I Cooperatori e le Cooperatrici, che vogliono promuovere la diffusione di un tal libretto e goder delle agevolezze offerte, si appiglino a questo semplice mezze.
a Roma.
Tre ore in Torino.
Il 13 del mese d'ottobre, il Pellegrinaggio delle Associazioni Operaie francesi - sezione del Nord -ha passato alcune ore in Torino; si componeva di 900 persone, fra le quali molti preti, cappellani dei Circoli cattolici e direttori di varie altre Opere.
Il signor Léon Harmel, di Val des Bois, e due dei suoi figli; il signor barone di Monpetit e il signor Champion guidavano la devota falange.
Il primo treno entrava nella stazione alle 5,30 di sera. Alcuni preti Salesiani francesi, mandati da D. Bosco, salutano il signor Léon Harmel a nome del loro Padre, dicendo che a lui rincresceva, per l'amore che porta alla Francia, di non poter dare ai pellegrini, troppo numerosi, un'ospitalità che sarebbe stata di suo onore e consolazione, per la ristrettezza dei locali dell'Oratorio. Ma tuttavia , desiderando far conoscere quanto apprezzasse e desiderasse la loro venuta, dimenticando il peso degli anni, voler recarsi presso agli operai, a fine di congratularsi con essoloro della loro nobile impresa.

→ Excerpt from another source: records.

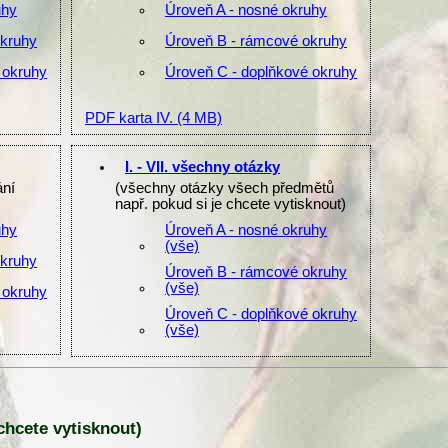
uhy
Úroveň A - nosné okruhy
okruhy
Úroveň B - rámcové okruhy
 okruhy
Úroveň C - doplňkové okruhy
PDF karta IV.
(4 MB)
I. - VII. všechny otázky
ání
(všechny otázky všech předmětů
např. pokud si je chcete vytisknout)
uhy
Úroveň A - nosné okruhy
(vše)
okruhy
Úroveň B - rámcové okruhy
(vše)
 okruhy
Úroveň C - doplňkové okruhy
(vše)
 chcete vytisknout)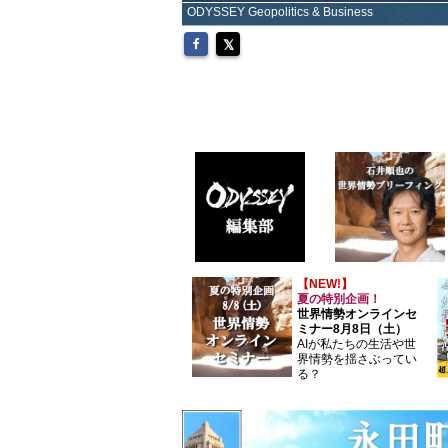
ODYSSEY Geopolitics & Business
【NEW!】
夏の特別企画！
世界情勢オンラインセ
ミナー8月8日（土）
AIが私たちの生活や世
界情勢を揺さぶってい
る？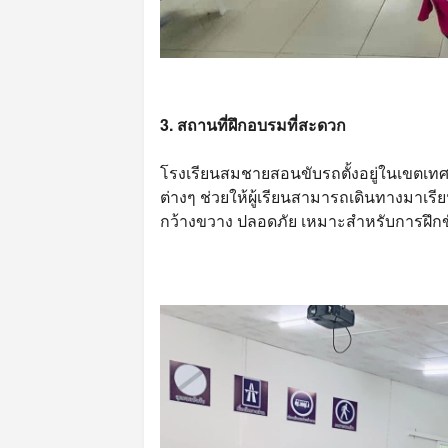
3. สถานที่ฝึกอบรมที่สะดวก
โรงเรียนสมชายสอนขับรถตั้งอยู่ในเขตเท
ต่างๆ ช่วยให้ผู้เรียนสามารถเดินทางมาเรี
กว้างขวาง ปลอดภัย เหมาะสำหรับการฝึก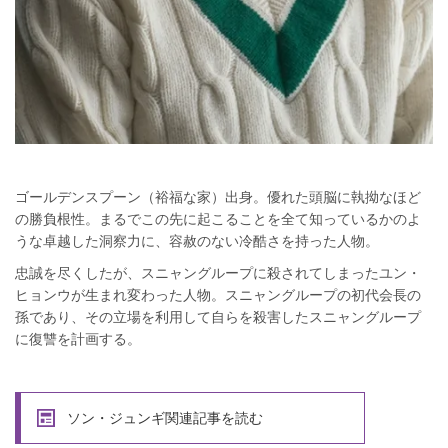
ゴールデンスプーン（裕福な家）出身。優れた頭脳に執拗なほど
の勝負根性。まるでこの先に起こることを全て知っているかのよ
うな卓越した洞察力に、容赦のない冷酷さを持った人物。
忠誠を尽くしたが、スニャングループに殺されてしまったユン・
ヒョンウが生まれ変わった人物。スニャングループの初代会長の
孫であり、その立場を利用して自らを殺害したスニャングループ
に復讐を計画する。
ソン・ジュンギ関連記事を読む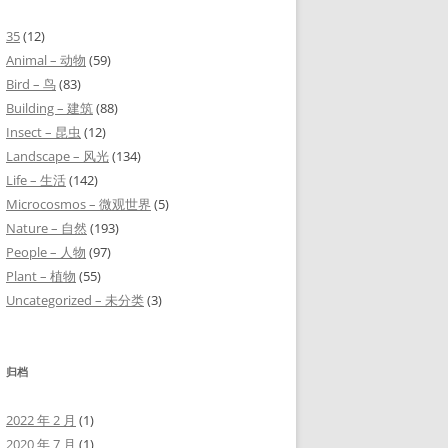
35
(12)
Animal – 动物
(59)
Bird – 鸟
(83)
Building – 建筑
(88)
Insect – 昆虫
(12)
Landscape – 风光
(134)
Life – 生活
(142)
Microcosmos – 微观世界
(5)
Nature – 自然
(193)
People – 人物
(97)
Plant – 植物
(55)
Uncategorized – 未分类
(3)
归档
2022 年 2 月
(1)
2020 年 7 月
(1)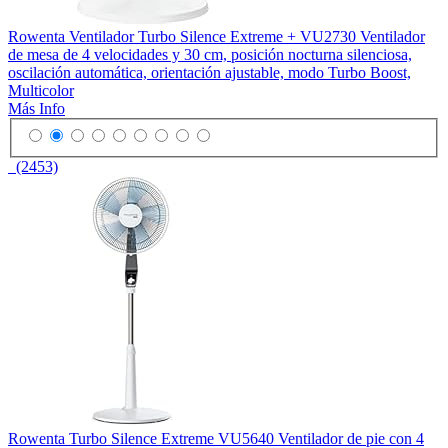
Rowenta Ventilador Turbo Silence Extreme + VU2730 Ventilador
de mesa de 4 velocidades y 30 cm, posición nocturna silenciosa,
oscilación automática, orientación ajustable, modo Turbo Boost,
Multicolor
Más Info
(2453)
Rowenta Turbo Silence Extreme VU5640 Ventilador de pie con 4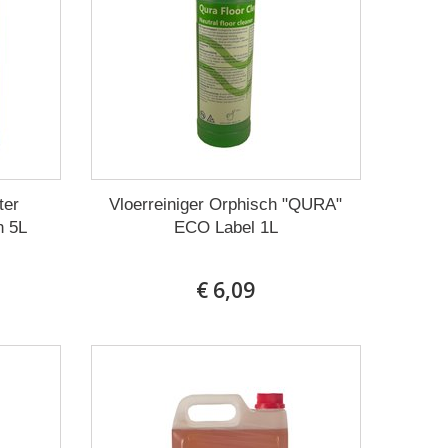
ter
Vloerreiniger Orphisch "QURA"
h 5L
ECO Label 1L
€ 6,09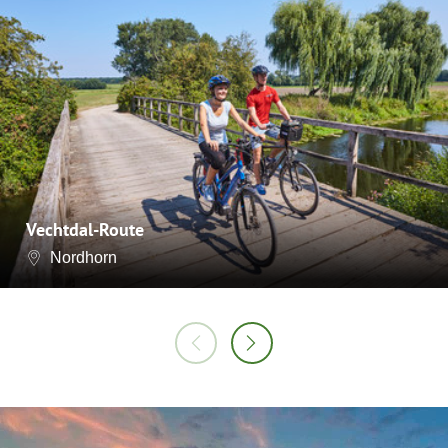
Vechtdal-Route
Nordhorn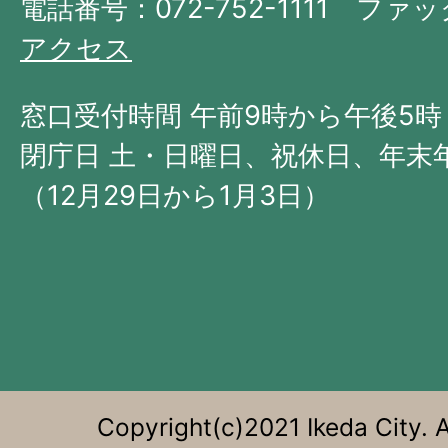
府
電話番号：072-752-1111 ファック
の
アクセス
北
西
窓口受付時間 午前9時から午後5時
部
閉庁日 土・日曜日、祝休日、年末
に
（12月29日から1月3日）
位
置
す
る。
Copyright(c)2021 Ikeda City. A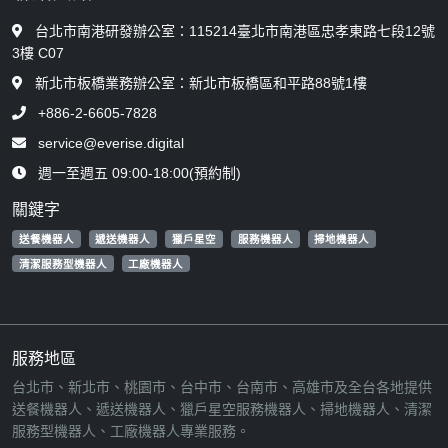
台北市南港研發辦公室：115214臺北市南港區忠孝東路七段12號
3樓 C07
新北市板橋業務辦公室：新北市板橋區和平路88號1樓
+886-2-6605-7828
service@everise.digital
週一至週五 09:00-18:00(預約制)
關鍵字
送餐機器人
遞送機器人
獵戶星空
服務機器人
掃地機器人
清潔服務型機器人
工廠機器人
服務地區
台北市、新北市、桃園市、台中市、台南市、高雄市及全台各地提供
送餐機器人、遞送機器人、獵戶星空服務機器人、掃地機器人、清潔
服務型機器人、工廠機器人專業服務。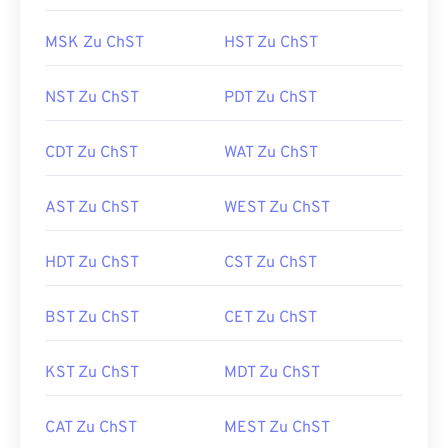
MSK Zu ChST
HST Zu ChST
NST Zu ChST
PDT Zu ChST
CDT Zu ChST
WAT Zu ChST
AST Zu ChST
WEST Zu ChST
HDT Zu ChST
CST Zu ChST
BST Zu ChST
CET Zu ChST
KST Zu ChST
MDT Zu ChST
CAT Zu ChST
MEST Zu ChST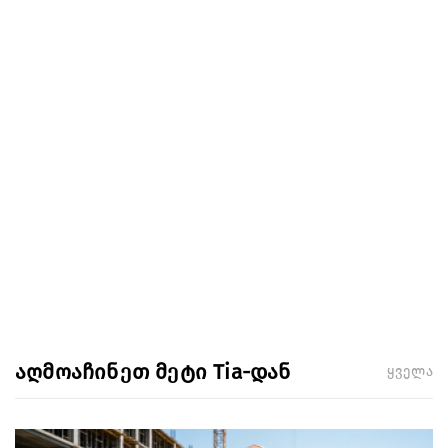
აღმოაჩინეთ მეტი Tia-დან
ყველა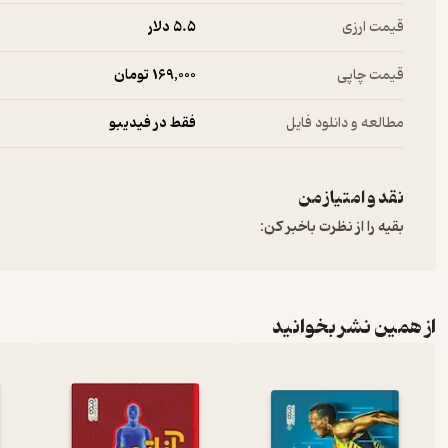
قیمت ارزی
5.۵ دلار
قیمت چاپی
169,000 تومان
مطالعه و دانلود فایل
فقط در فیدیبو
نقد و امتیاز من
بقیه را از نظرت باخبر کن:
از همین نشر بخوانید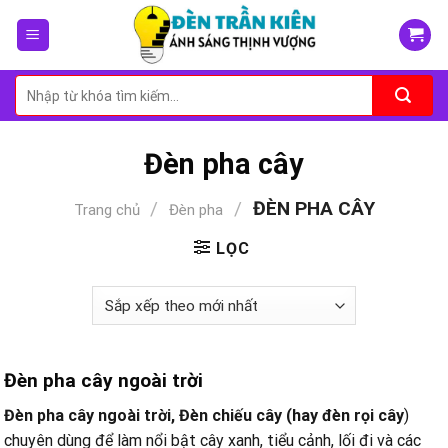
Skip
to
content
Tìm
kiếm:
Đèn pha cây
/
/
ĐÈN PHA CÂY
Trang chủ
Đèn pha
LỌC
Đèn pha cây ngoài trời
Đèn pha cây ngoài trời, Đèn chiếu cây (hay đèn rọi cây
)
chuyên dùng để làm nổi bật cây xanh, tiểu cảnh, lối đi và các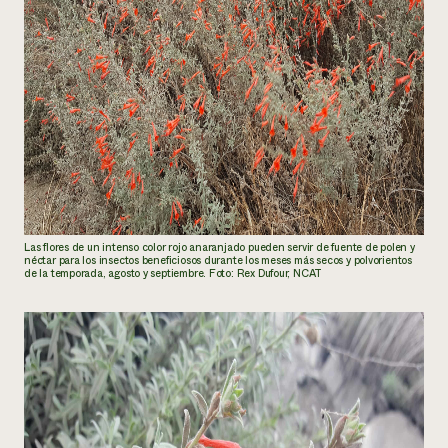
Las flores de un intenso color rojo anaranjado pueden servir de fuente de polen y
néctar para los insectos beneficiosos durante los meses más secos y polvorientos
de la temporada, agosto y septiembre. Foto: Rex Dufour, NCAT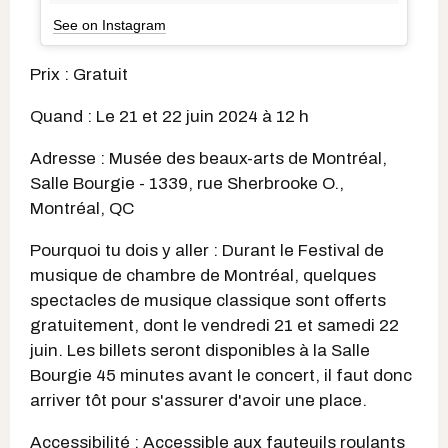
See on Instagram
Prix : Gratuit
Quand : Le 21 et 22 juin 2024 à 12 h
Adresse : Musée des beaux-arts de Montréal,
Salle Bourgie - 1339, rue Sherbrooke O.,
Montréal, QC
Pourquoi tu dois y aller : Durant le Festival de
musique de chambre de Montréal, quelques
spectacles de musique classique sont offerts
gratuitement, dont le vendredi 21 et samedi 22
juin. Les billets seront disponibles à la Salle
Bourgie 45 minutes avant le concert, il faut donc
arriver tôt pour s'assurer d'avoir une place.
Accessibilité : Accessible aux fauteuils roulants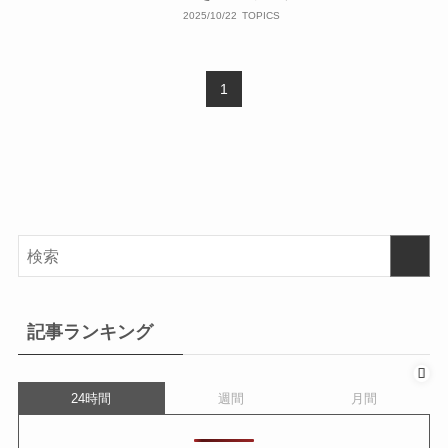
2025/10/22
TOPICS
1
記事ランキング
24時間
週間
月間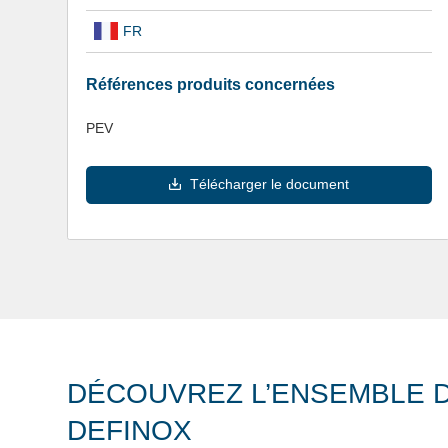
FR
Références produits concernées
PEV
Télécharger le document
DÉCOUVREZ L’ENSEMBLE D
DEFINOX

Il signor Harmel, accettando la lieta proposta indicò l'ora più conveniente per la visita di D. Bosco.
Si era preparata la cena dei pellegrini nel ristorante Sogno , posta in mezzo al magnifico giardino del Valentino. Trenta vetture della Società Piemontese dovevano fare il servizio dalla stazione al Valentino.
I curiosi non mancavano davanti alla stazione ; il loro atteggiamento perfetto dava tutto il comodo di godere lo spettacolo : numerose guardie mandate dal municipio assistevano pel buon ordine.
Allegri e nello stesso tempo visibilmente raccolti, i viaggiatori non davano indizio delle 27 ore di strada ferrata che avevano già percorse.
Due erano i treni. Il secondo non tardò molto ad arrivare Come i viaggiatori del primo, questi scendono, escono, salgono le vetture con una calma ed una prestezza di cui la folla, abbastanza numerosa, rimane maravigliata.
D. Bosco, accompagnato da D. Rua, suo vicario generale, giunse verso le sei e mezzo davanti al ristorante Sogno. Egli è subito circondato dai Francesi con una premura che gli è causa di una vivissima emozione : quelle voci e quei visi conosciuti gli rimettono in memoria le sue corse a traverso la Francia. Il signor Léon Harmel ed il R. P. Assistente dei Fratelli di San Vincenzo de' Paoli lo aiutano a camminare, mentre egli si avvicina adagio adagio verso la sala disposta pei pellegrini.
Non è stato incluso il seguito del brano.